Greyman are an Australian breed of beef cattle developed in Queensland in the 1970s, specifically to suit the Queensland environment, by combining the outstanding genetic characteristics of both the Murray Grey and Brahman breeds.

These cattle carry between 25% and 75% of Murray Grey blood, with the remainder made up of Brahman. This allows breeders the option of being able to select for optimal performance specific to the region and environmental conditions. Thus, Greymans can be bred with a greater emphasis on Brahman content in the tropical country, or with a higher percentage of Murray Grey blood to suit the southern states. Their sleek coats varying in colour from dark grey to a silver, the Greyman are natural polls and have a dark skin pigmentation that is not susceptible to skin or eye problems in severe climates.

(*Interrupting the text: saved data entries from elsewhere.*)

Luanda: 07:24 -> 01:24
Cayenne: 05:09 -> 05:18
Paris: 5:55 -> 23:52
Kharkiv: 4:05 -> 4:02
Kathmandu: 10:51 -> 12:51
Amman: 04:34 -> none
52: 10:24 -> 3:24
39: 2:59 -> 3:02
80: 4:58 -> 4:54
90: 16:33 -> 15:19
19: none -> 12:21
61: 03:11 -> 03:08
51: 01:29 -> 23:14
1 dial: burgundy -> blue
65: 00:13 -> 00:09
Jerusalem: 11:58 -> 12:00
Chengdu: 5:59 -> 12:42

Greyman cattle offer breeders natural tick resistance, good mothering ability, drought and heat tolerance and efficient feed conversion. They are among the breeds that have been GeneSTAR tested positive for carrying copies of marbling and tenderness genes.

Greymans were originally recorded within their own society, but the Greyman Society and its Herdbook were absorbed into the Murray Grey Beef Cattle Society in the mid 1990s, as part of the Murray Grey Composite Register. More recently a separate Greyman Register has been added to provide a more effective recording system.

The Greyman breed has attracted interest from overseas cattle producers as they are one of the few Australian breeds adapted to maximum performance and productivity under all conditions.